- ABOUT THIS EXERCISE -
Give an exact copy of the lines of the records below, starting at the line containing "Describe the element at coordinates (20, 2500)" and running to the end.

Stored records
-.-.-

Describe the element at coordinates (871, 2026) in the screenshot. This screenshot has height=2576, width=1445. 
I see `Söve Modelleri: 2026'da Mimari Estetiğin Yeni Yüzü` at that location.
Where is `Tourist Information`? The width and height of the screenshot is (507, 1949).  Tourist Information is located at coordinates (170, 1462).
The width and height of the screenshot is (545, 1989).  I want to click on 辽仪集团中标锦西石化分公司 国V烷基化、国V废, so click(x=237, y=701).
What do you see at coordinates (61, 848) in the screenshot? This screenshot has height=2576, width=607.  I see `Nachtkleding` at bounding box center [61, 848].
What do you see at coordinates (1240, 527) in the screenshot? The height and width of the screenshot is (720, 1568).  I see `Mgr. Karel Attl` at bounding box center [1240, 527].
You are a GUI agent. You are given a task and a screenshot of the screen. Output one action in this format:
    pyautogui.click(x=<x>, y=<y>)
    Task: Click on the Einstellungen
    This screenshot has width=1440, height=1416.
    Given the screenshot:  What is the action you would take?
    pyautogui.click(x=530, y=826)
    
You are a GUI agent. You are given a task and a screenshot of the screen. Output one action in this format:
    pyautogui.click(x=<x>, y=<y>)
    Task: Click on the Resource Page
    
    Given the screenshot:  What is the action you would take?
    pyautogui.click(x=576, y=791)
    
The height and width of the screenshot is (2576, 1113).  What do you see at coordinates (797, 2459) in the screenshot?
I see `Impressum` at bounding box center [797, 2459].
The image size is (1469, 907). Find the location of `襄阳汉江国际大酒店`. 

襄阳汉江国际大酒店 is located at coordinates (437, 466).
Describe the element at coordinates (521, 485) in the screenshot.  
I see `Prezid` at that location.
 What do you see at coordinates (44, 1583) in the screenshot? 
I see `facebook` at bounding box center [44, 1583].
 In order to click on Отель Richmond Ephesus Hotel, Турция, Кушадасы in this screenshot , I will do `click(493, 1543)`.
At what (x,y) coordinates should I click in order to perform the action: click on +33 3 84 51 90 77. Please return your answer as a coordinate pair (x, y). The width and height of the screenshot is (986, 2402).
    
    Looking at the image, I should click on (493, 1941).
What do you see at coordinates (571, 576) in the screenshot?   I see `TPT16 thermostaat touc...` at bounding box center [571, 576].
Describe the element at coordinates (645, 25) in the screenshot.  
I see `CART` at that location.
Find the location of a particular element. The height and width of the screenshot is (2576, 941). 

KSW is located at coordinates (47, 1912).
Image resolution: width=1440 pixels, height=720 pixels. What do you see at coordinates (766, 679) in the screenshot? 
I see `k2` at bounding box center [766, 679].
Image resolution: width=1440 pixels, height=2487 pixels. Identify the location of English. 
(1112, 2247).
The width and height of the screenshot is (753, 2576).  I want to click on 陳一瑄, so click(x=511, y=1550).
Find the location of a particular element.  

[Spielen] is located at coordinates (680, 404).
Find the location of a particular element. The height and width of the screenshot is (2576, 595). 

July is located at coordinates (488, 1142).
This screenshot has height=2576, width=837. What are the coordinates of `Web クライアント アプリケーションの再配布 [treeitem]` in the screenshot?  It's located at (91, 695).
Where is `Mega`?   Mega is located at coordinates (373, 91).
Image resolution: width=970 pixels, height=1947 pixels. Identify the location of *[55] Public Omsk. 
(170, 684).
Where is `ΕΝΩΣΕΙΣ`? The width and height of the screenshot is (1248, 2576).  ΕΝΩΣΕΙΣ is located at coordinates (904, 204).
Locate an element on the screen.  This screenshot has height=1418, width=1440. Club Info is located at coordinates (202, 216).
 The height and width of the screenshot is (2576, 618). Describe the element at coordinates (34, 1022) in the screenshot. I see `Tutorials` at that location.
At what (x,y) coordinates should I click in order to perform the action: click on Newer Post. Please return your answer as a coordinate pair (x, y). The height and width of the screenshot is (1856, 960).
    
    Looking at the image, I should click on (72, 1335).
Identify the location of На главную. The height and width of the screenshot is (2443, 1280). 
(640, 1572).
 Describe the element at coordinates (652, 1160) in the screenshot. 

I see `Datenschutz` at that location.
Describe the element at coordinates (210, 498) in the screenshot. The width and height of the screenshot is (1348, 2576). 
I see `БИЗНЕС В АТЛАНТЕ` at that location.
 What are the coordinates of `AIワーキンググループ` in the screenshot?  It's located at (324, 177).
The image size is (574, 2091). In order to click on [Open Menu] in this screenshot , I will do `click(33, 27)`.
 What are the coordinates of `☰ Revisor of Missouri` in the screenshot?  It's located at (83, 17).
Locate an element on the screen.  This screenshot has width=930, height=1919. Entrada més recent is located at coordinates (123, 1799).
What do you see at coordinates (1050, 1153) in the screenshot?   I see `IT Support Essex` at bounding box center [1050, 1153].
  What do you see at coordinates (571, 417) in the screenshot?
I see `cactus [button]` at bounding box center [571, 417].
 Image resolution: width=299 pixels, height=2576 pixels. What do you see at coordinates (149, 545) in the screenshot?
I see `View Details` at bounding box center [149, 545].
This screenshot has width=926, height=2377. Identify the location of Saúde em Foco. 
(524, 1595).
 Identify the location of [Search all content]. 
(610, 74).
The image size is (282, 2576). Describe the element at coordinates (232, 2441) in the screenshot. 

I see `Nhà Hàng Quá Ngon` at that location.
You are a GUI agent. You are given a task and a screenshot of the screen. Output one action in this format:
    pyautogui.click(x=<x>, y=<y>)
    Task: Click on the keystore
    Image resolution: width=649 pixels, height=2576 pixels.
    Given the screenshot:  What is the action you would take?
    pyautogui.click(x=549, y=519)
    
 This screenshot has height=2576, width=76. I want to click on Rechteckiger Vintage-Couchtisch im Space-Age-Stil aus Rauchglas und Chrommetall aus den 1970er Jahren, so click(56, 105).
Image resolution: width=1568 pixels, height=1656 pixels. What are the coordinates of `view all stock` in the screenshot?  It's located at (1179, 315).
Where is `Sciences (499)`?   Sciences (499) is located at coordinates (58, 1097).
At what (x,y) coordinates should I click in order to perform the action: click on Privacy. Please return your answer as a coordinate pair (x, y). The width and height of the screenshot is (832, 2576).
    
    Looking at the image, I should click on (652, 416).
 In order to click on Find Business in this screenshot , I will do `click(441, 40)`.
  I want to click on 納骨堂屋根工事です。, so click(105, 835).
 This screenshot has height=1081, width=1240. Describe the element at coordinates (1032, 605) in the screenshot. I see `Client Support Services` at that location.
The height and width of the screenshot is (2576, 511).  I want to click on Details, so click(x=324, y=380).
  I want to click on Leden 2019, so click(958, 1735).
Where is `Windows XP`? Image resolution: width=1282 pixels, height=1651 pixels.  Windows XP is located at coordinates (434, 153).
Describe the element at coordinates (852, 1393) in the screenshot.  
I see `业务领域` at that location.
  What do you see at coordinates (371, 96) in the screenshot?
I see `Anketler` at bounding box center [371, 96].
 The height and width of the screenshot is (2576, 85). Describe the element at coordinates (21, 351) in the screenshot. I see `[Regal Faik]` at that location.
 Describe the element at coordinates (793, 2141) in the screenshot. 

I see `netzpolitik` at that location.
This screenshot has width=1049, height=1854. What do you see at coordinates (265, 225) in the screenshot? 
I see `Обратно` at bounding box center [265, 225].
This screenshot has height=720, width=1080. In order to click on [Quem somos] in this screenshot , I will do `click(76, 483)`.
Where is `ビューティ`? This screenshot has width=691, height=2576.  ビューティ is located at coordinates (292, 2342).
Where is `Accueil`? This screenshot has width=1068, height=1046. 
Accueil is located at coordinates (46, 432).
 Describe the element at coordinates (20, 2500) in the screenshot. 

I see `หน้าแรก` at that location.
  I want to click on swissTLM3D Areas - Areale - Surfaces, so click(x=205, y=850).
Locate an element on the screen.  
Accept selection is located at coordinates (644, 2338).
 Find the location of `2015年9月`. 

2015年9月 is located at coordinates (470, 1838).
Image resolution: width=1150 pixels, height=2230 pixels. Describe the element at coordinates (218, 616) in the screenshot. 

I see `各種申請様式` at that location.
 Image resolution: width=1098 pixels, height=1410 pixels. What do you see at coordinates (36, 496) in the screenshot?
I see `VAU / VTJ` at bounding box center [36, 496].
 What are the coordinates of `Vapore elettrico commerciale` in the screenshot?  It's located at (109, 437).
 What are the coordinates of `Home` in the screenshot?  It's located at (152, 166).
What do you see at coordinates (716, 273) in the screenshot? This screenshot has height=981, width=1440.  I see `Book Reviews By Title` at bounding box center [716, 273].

-.-.-

- ANSWER TO THE PROBLEM -
 Describe the element at coordinates (20, 2500) in the screenshot. 

I see `หน้าแรก` at that location.
  I want to click on swissTLM3D Areas - Areale - Surfaces, so click(x=205, y=850).
Locate an element on the screen.  
Accept selection is located at coordinates (644, 2338).
 Find the location of `2015年9月`. 

2015年9月 is located at coordinates (470, 1838).
Image resolution: width=1150 pixels, height=2230 pixels. Describe the element at coordinates (218, 616) in the screenshot. 

I see `各種申請様式` at that location.
 Image resolution: width=1098 pixels, height=1410 pixels. What do you see at coordinates (36, 496) in the screenshot?
I see `VAU / VTJ` at bounding box center [36, 496].
 What are the coordinates of `Vapore elettrico commerciale` in the screenshot?  It's located at (109, 437).
 What are the coordinates of `Home` in the screenshot?  It's located at (152, 166).
What do you see at coordinates (716, 273) in the screenshot? This screenshot has height=981, width=1440.  I see `Book Reviews By Title` at bounding box center [716, 273].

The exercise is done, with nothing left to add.